__WORK TO COMPLETE__. Tally the lines of the data that include the word "Earrings". Only the number is to be returned.

__DATA PROVIDED__.
- - -
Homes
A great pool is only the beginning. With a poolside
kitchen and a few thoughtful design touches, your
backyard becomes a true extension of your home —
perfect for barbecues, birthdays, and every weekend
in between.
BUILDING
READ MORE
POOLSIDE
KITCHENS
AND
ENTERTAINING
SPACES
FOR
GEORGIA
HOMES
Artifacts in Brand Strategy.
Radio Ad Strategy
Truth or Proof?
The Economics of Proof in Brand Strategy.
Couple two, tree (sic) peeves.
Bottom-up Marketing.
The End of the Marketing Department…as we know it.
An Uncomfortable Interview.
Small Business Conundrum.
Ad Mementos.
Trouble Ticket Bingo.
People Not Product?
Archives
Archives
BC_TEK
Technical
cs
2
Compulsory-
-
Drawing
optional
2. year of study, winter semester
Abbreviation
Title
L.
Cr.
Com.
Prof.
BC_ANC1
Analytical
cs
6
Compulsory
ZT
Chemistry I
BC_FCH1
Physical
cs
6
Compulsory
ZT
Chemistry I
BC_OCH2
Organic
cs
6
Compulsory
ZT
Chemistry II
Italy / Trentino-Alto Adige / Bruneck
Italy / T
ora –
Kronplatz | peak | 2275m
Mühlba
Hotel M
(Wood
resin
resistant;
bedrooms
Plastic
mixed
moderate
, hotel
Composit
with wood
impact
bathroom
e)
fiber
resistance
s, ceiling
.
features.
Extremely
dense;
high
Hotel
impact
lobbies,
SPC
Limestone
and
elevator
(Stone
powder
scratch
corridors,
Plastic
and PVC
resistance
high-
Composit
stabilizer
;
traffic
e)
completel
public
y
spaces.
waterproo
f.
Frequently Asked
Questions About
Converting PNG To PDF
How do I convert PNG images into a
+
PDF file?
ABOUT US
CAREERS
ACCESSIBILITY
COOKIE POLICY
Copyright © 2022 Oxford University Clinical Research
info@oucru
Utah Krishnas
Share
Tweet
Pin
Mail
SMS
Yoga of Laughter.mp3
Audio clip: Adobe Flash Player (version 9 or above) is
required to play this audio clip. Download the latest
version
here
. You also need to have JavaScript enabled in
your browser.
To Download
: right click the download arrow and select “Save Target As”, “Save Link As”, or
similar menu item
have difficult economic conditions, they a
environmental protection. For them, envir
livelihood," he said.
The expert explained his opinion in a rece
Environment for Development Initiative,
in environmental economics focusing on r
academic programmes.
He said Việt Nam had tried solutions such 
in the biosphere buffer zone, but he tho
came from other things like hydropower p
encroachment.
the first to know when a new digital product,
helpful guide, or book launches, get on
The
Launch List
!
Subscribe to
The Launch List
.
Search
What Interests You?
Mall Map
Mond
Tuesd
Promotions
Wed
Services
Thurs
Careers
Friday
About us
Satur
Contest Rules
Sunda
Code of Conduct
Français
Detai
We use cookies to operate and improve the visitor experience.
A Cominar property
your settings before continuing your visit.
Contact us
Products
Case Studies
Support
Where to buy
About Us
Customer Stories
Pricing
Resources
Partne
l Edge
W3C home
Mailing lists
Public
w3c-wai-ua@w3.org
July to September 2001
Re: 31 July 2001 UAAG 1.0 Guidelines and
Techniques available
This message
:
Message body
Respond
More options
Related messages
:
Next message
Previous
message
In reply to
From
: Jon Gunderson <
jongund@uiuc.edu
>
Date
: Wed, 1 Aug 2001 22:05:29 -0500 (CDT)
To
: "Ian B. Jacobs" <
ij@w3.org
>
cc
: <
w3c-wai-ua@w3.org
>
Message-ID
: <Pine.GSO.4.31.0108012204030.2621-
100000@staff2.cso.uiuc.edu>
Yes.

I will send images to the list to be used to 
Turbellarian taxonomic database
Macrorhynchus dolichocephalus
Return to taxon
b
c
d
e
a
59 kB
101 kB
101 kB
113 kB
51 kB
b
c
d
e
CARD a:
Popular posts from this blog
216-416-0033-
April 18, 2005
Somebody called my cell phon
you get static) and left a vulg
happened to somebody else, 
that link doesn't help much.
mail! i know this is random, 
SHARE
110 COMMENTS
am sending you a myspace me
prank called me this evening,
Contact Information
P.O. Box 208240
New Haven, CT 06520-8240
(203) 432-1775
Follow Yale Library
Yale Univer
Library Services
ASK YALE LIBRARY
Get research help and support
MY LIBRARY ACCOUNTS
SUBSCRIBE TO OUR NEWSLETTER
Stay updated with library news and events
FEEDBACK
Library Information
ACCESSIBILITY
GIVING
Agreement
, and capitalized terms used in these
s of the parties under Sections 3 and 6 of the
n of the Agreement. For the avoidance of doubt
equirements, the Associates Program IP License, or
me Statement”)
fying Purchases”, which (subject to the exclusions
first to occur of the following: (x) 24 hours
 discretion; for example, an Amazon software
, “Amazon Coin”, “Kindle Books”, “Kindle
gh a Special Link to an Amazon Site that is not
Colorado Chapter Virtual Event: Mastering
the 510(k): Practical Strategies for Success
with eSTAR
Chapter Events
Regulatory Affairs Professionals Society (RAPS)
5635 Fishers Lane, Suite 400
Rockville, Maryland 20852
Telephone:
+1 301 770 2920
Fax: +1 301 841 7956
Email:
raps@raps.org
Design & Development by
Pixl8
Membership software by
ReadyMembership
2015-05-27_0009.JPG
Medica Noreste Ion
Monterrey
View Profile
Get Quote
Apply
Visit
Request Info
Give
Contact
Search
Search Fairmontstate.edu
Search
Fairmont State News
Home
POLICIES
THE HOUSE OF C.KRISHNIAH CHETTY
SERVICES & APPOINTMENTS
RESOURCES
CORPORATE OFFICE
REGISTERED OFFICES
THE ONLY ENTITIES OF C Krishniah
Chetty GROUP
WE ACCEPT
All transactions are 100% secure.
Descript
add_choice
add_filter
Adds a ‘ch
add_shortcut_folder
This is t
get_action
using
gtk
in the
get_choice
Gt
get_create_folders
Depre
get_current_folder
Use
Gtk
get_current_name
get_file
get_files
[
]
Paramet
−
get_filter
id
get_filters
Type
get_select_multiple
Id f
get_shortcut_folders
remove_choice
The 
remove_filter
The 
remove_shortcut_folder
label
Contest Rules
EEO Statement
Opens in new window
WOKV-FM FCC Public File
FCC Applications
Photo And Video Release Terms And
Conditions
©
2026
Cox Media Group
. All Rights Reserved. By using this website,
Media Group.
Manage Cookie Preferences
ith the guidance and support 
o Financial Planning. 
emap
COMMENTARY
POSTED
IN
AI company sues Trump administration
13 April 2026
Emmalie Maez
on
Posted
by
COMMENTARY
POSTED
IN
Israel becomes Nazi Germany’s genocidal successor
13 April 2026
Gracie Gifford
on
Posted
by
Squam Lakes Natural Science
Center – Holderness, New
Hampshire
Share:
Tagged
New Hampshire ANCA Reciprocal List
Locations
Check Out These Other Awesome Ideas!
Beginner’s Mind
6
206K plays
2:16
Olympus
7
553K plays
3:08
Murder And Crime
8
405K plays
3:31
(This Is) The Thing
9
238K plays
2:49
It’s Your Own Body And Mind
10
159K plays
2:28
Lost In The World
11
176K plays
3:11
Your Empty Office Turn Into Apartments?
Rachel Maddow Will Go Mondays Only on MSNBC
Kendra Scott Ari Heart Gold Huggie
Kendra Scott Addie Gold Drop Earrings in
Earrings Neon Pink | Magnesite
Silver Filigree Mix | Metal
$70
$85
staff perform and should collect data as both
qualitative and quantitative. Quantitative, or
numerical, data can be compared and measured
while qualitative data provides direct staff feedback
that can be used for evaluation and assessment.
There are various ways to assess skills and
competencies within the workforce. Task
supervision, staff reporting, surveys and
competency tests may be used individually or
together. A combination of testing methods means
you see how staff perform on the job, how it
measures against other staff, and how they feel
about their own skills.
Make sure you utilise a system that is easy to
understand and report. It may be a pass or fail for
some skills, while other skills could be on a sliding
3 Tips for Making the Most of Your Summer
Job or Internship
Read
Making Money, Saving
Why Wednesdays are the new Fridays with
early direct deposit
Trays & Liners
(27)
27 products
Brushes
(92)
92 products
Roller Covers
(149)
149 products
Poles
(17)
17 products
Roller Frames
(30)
- - -
__RESPONSE TO THE EXERCISE__. 2